RECORDS SHOWN:
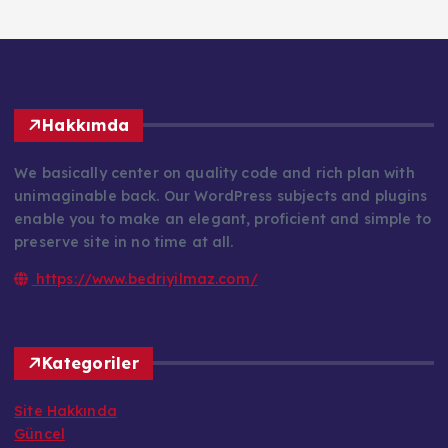
Hakkımda
We basically center on quality code and rich plan with
unimaginable back. Our WordPress subjects and plugins
enable you to make an elegant, proficient and simple to
preserve site in no time at all.
https://www.bedriyilmaz.com/
Kategoriler
Site Hakkında
Güncel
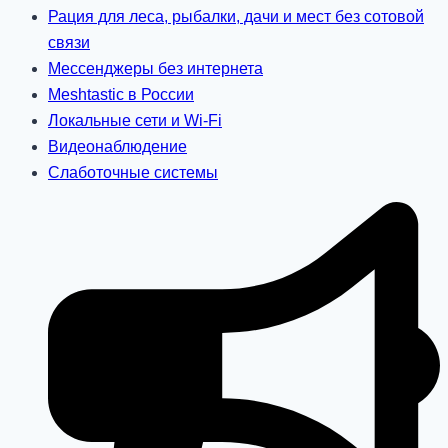
Рация для леса, рыбалки, дачи и мест без сотовой
связи
Мессенджеры без интернета
Meshtastic в России
Локальные сети и Wi-Fi
Видеонаблюдение
Слаботочные системы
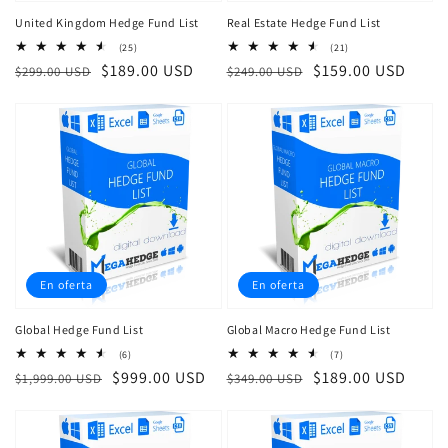
United Kingdom Hedge Fund List
Real Estate Hedge Fund List
25
21
(25)
(21)
reseñas
reseñas
Precio
Precio
$189.00 USD
Precio
Precio
$159.00 USD
$299.00 USD
$249.00 USD
totales
totales
habitual
de
habitual
de
venta
venta
En oferta
En oferta
Global Hedge Fund List
Global Macro Hedge Fund List
6
7
(6)
(7)
reseñas
reseñas
Precio
Precio
$999.00 USD
Precio
Precio
$189.00 USD
$1,999.00 USD
$349.00 USD
totales
totales
habitual
de
habitual
de
venta
venta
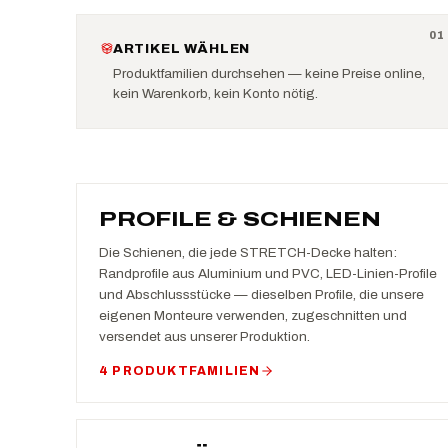
0
1
ARTIKEL WÄHLEN
Produktfamilien durchsehen — keine Preise online,
kein Warenkorb, kein Konto nötig.
PROFILE & SCHIENEN
Die Schienen, die jede STRETCH-Decke halten:
Randprofile aus Aluminium und PVC, LED-Linien-Profile
und Abschlussstücke — dieselben Profile, die unsere
eigenen Monteure verwenden, zugeschnitten und
versendet aus unserer Produktion.
4 PRODUKTFAMILIEN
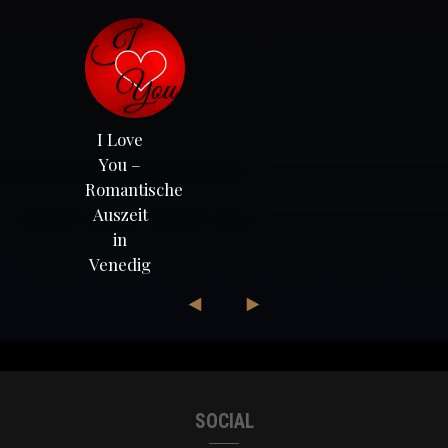
I Love
You –
Romantische
Auszeit
in
Venedig
SOCIAL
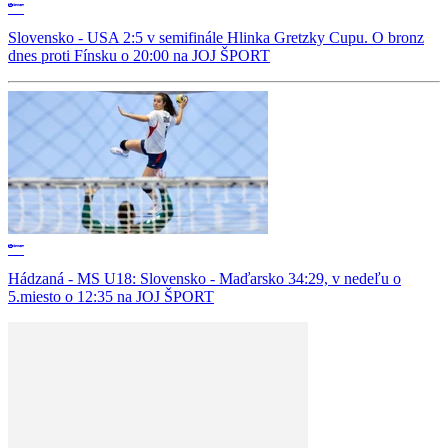
Slovensko - USA 2:5 v semifinále Hlinka Gretzky Cupu. O bronz
dnes proti Fínsku o 20:00 na JOJ ŠPORT
Hádzaná - MS U18: Slovensko - Maďarsko 34:29, v nedeľu o
5.miesto o 12:35 na JOJ ŠPORT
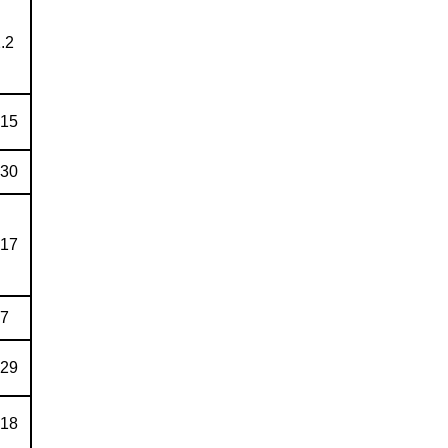
.2
.15
.30
.17
.7
.29
.18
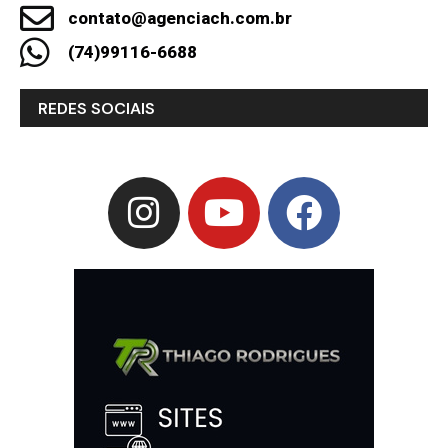
contato@agenciach.com.br
(74)99116-6688
REDES SOCIAIS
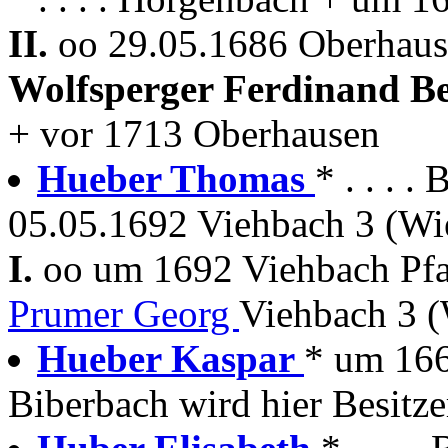
II.
oo 29.05.1686 Oberhause
Wolfsperger Ferdinand B
+ vor 1713 Oberhausen
Hueber Thomas
* . . . .
05.05.1692 Viehbach 3 (Wi
I.
oo um 1692 Viehbach Pfa
Prumer Georg
Viehbach 3 
Hueber Kaspar
* um 166
Biberbach wird hier Besitze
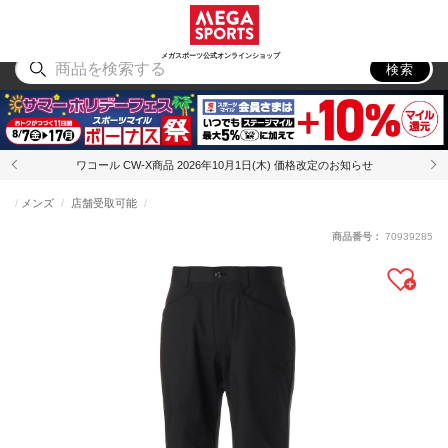
スポーツ
アウトドア
ブランド
アイテム
から探す
から探す
から探す
から探す
メガスポーツ公式オンラインショップ
検索
ワコール CW-X商品 2026年10月1日(木) 価格改定のお知らせ
メンズ
店舗受取可能
商品番号：
70939285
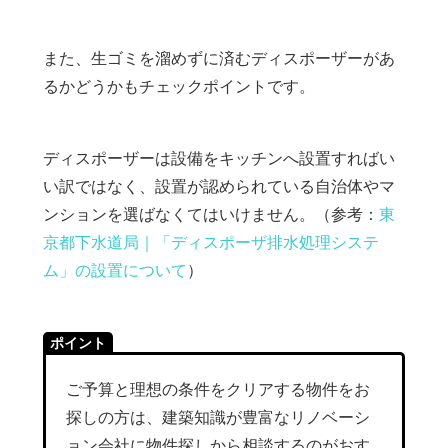
また、生ゴミを溜めずに済むディスポーザーがあ
るかどうかもチェックポイントです。
ディスポーザーは設備をキッチンへ設置すればい
い訳ではなく、設置が認められている自治体やマ
ンションを選ばなくてはいけません。（参考：
東
京都下水道局｜「ディスポーザ排水処理システ
ム」の設置について
）
ポイント
ご予算と理想の条件をクリアする物件をお
探しの方は、建築知識が豊富なリノベーシ
ョン会社に物件探しから相談するのがおす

WHAT IS NEEDED: For this exercise, copy each line of the data above exactly, from the first through the line containing "Hueber Kaspar", and drop the pictures.

YOUR SOLUTION:
Hakkımda
We basically center on quality code and rich plan with
unimaginable back. Our WordPress subjects and plugins
enable you to make an elegant, proficient and simple to
preserve site in no time at all.
https://www.bedriyilmaz.com/
Kategoriler
Site Hakkında
Güncel
Рация для леса, рыбалки, дачи и мест без сотовой
связи
Мессенджеры без интернета
Meshtastic в России
Локальные сети и Wi-Fi
Видеонаблюдение
Слаботочные системы
United Kingdom Hedge Fund List
Real Estate Hedge Fund List
25
21
(25)
(21)
reseñas
reseñas
Precio
Precio
$189.00 USD
Precio
Precio
$159.00 USD
$299.00 USD
$249.00 USD
totales
totales
habitual
de
habitual
de
venta
venta
En oferta
En oferta
Global Hedge Fund List
Global Macro Hedge Fund List
6
7
(6)
(7)
reseñas
reseñas
Precio
Precio
$999.00 USD
Precio
Precio
$189.00 USD
$1,999.00 USD
$349.00 USD
totales
totales
habitual
de
habitual
de
venta
venta
0
1
ARTIKEL WÄHLEN
Produktfamilien durchsehen — keine Preise online,
kein Warenkorb, kein Konto nötig.
PROFILE & SCHIENEN
Die Schienen, die jede STRETCH-Decke halten:
Randprofile aus Aluminium und PVC, LED-Linien-Profile
und Abschlussstücke — dieselben Profile, die unsere
eigenen Monteure verwenden, zugeschnitten und
versendet aus unserer Produktion.
4 PRODUKTFAMILIEN
I Love
You –
Romantische
Auszeit
in
Venedig
SOCIAL
Slovensko - USA 2:5 v semifinále Hlinka Gretzky Cupu. O bronz
dnes proti Fínsku o 20:00 na JOJ ŠPORT
Hádzaná - MS U18: Slovensko - Maďarsko 34:29, v nedeľu o
5.miesto o 12:35 na JOJ ŠPORT
.2
.15
.30
.17
.7
.29
.18
contato@agenciach.com.br
(74)99116-6688
REDES SOCIAIS
II.
oo 29.05.1686 Oberhause
Wolfsperger Ferdinand B
+ vor 1713 Oberhausen
Hueber Thomas
* . . . .
05.05.1692 Viehbach 3 (Wi
I.
oo um 1692 Viehbach Pfa
Prumer Georg
Viehbach 3 
Hueber Kaspar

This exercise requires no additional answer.